**Task details**
Bring together all lines of the material below that contain the string "dealer".

**Records to use**
▽
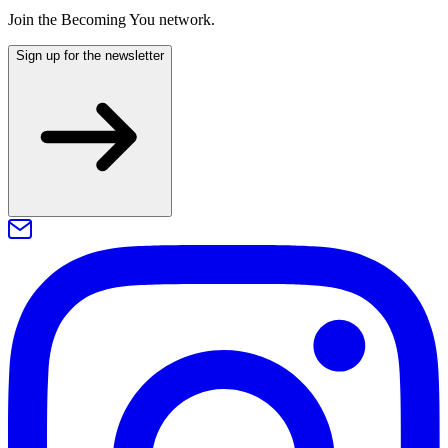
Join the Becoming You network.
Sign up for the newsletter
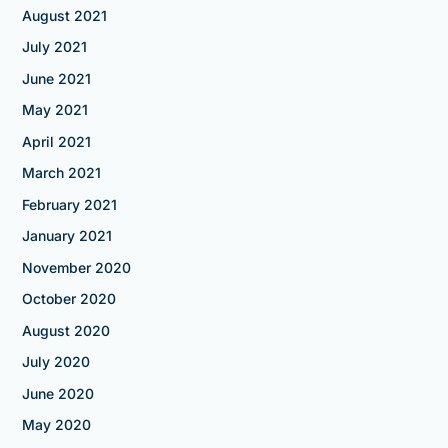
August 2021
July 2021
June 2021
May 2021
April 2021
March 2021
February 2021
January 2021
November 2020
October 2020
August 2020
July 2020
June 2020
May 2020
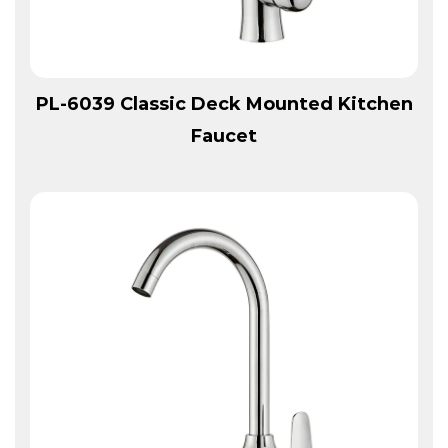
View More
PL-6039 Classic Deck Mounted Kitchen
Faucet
△
▽
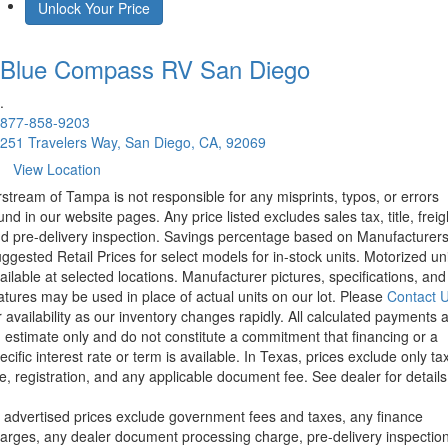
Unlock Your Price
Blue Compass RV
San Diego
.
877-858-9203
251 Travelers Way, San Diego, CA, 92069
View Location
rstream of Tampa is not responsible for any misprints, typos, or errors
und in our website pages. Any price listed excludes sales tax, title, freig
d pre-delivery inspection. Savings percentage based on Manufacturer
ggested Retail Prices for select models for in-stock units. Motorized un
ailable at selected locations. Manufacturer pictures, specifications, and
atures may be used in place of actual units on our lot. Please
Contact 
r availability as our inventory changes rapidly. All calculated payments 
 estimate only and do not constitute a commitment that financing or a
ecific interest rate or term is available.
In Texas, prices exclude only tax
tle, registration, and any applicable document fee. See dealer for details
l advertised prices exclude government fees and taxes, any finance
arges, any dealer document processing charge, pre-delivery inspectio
△
▽
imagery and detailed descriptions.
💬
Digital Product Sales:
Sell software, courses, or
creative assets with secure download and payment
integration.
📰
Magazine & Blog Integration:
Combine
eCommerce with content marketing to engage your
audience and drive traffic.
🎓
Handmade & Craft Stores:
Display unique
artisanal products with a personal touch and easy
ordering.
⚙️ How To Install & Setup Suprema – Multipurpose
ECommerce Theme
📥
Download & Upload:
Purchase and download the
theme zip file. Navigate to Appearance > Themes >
△
**Solution**
tle, registration, and any applicable document fee. See dealer for details
arges, any dealer document processing charge, pre-delivery inspectio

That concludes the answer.